The Hidden Chocolate Agenda

By Oneg In The ArcticPublished 3 years ago 3 min read
26
Heavenly Molten Lava Cake

My mother never liked chocolate. She claimed it gave her terrible headaches. Aside from the fact that she usually had headaches, I took her choco-abstinence as an excuse to have more for myself. Someone had to make up for the average chocolate family intake.

My father though, loved chocolate just as much as I did, if not more. He didn’t go for candy or marshmallows; he went for the Mars Bars and Snickers. I remember how he’d often buy and stash one of those mega-sized bags of mini chocolates, you know the ones they leave on your pillow at fancy hotels. He’d hide it in his office and have a few every day while he completed his tedious paperwork.

As a sweet-toothed kid, I’d sneak into his office often and relieve my father of a few chocolate squares. I worked hard to hide the wrappers and made sure the angle of the bag wasn’t moved too much to be noticeable. But he totally knew about my sugary missions, as he would try and find a new “hiding spot” every so often. Not that it helped.

Back to my mother, she avoided chocolate like the plague. The closest I’d ever see her eat chocolate was when she would get Tiramisu on a very special occasion. The cocoa powdering was her least favorite part, and I recall seeing her even go as far as to scoop it off. Chocolate was a big N-O.

Except, at Kelsey’s.

Kelsey’s Original Roadhouse was your typical restaurant chain known for ribs, burgers, and typical kid meals. It was a family place, a way to make dinner a bit fancier but nothing too pricey. And it was a place my family occasionally went to when we wanted something heavy and comforting but didn’t want cheap fast food.

Each meal there, to everyone’s surprise, had to end with my mother ordering Kelsey’s famous chocolate molten lava cake.

Rich dense chocolate cake with even richer hot chocolate sauce was the last plate to reach our table. The gooey deliciousness would pour down the sides of the cake tantalizingly, each of us salivating at the mouth. And while the waiter always brought three spoons for each of us to have a chance at this dessert- one was only ever used.

A true death by chocolate.

~

When I entered high school, I was awarded a weekly allowance of five dollars. It wasn’t much, but it gave me the opportunity to get a quick treat from my school’s only vending machine.

3 Musketeers.

That was my favorite.

The first bite through the milk chocolate shell, the fluffy chocolate mousse, it was finger-licking good!

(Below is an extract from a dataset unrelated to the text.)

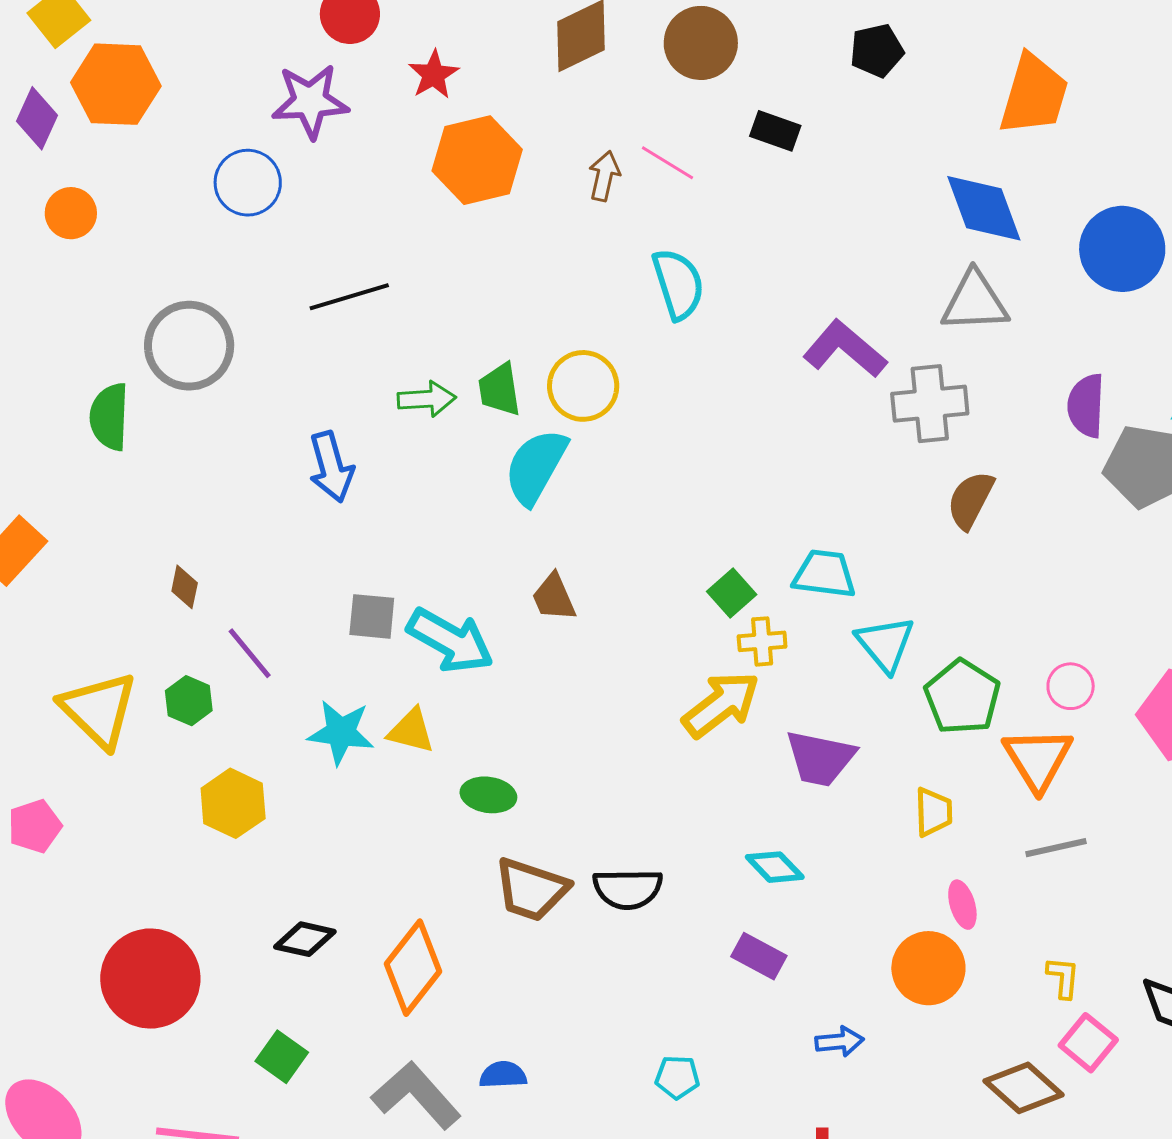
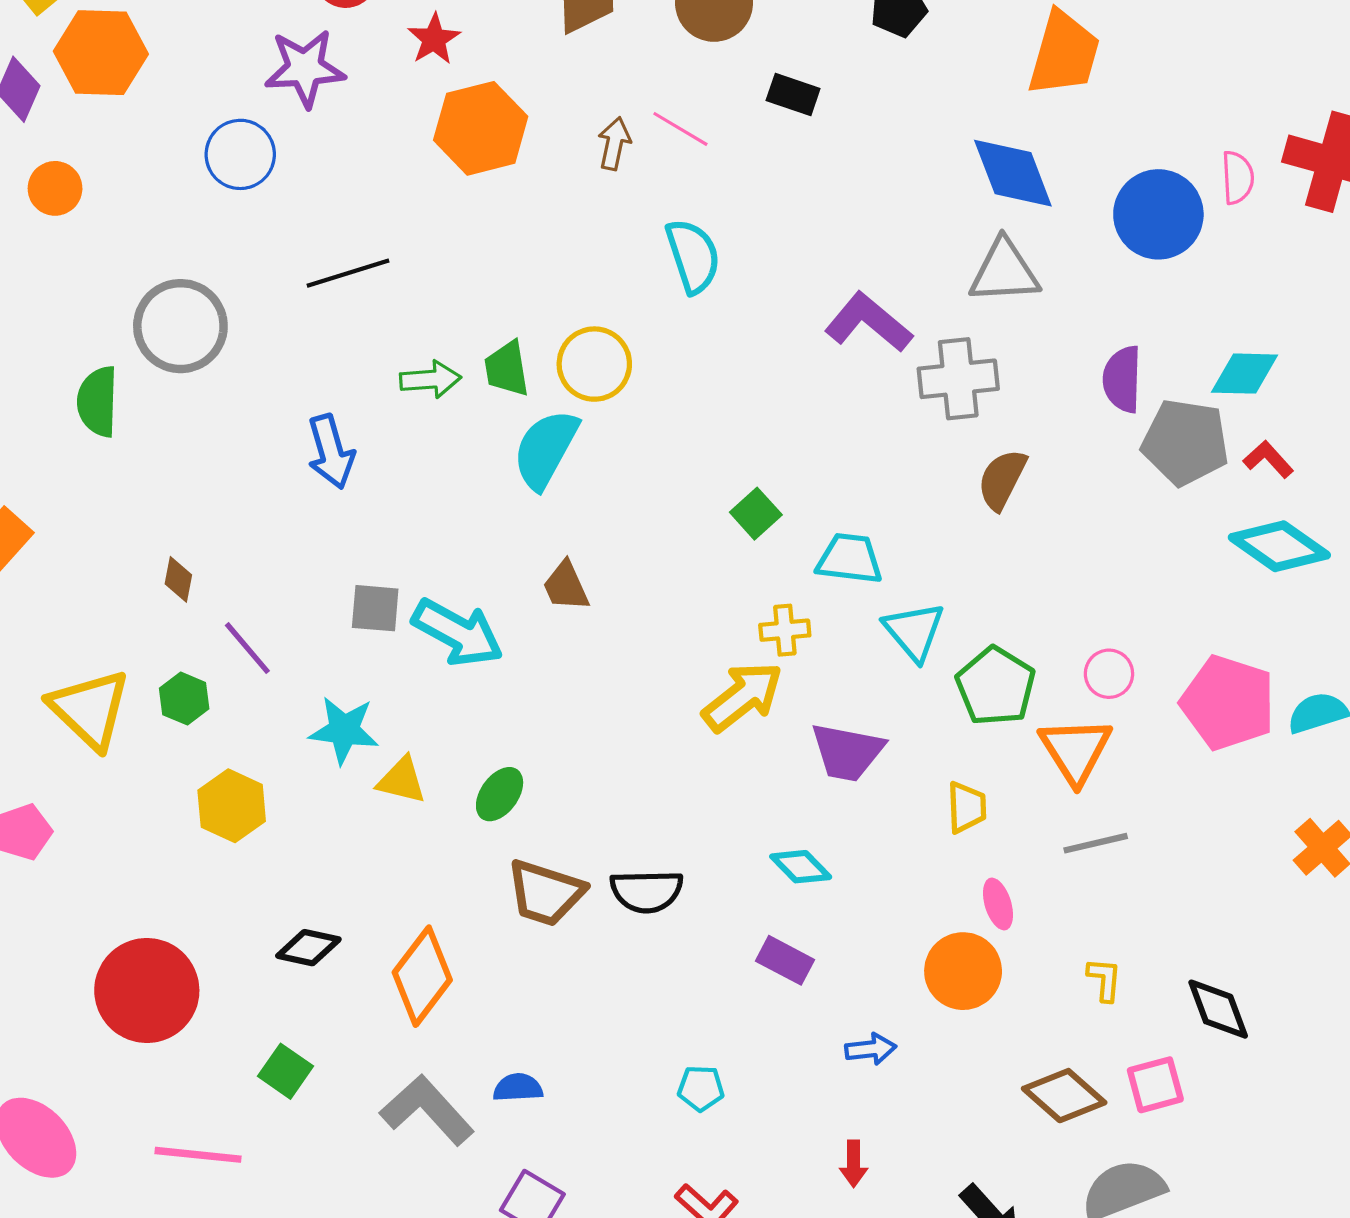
green square: (732, 593) -> (756, 514), moved
yellow triangle: (411, 731) -> (402, 780), moved
green ellipse: (488, 795) -> (500, 794), turned -62
pink square: (1088, 1043) -> (1155, 1085), moved, turned 36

I was probably the only one in the school even eating that unpopular chocolate bar, but I was okay with that. Once again, I was bringing up the chocolate brand-to-student average.

Now, I haven’t quite mentioned yet that I was diagnosed as lactose intolerant around the same time I started high school. So, those 3 Musketeers tended to do a little battle in my digestive system. Luckily, five dollars can only really get you two bars a week; which I learned to make count.

As I got older and started working and earning my own income, my appetite for sweets grew alongside. Though chocolate would make me clutch my stomach in pain, and sometimes even give me hella mood swings; I continued to enjoy it and ingest it.

3 Musketeers ready to wreak havoc on my digestive system

There was one thing though, that lingered at the back of my mind. Something rich and velvety. Something smooth and chocolatey.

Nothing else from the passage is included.